REQUIRED ACTION:
Repeat the entries without change, omitting the pictures.

TASK MATERIAL:
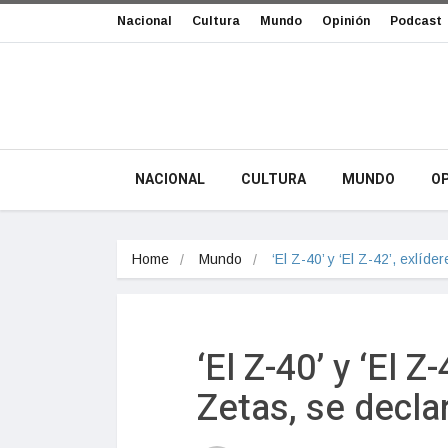
Nacional
Cultura
Mundo
Opinión
Podcast
NACIONAL
CULTURA
MUNDO
OP
Home
Mundo
‘El Z-40’ y ‘El Z-42’, exlíd
‘El Z-40’ y ‘El Z
Zetas, se decla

EXERCISE OUTPUT:
Nacional
Cultura
Mundo
Opinión
Podcast
NACIONAL
CULTURA
MUNDO
OP
Home
Mundo
‘El Z-40’ y ‘El Z-42’, exlíd
‘El Z-40’ y ‘El Z
Zetas, se decla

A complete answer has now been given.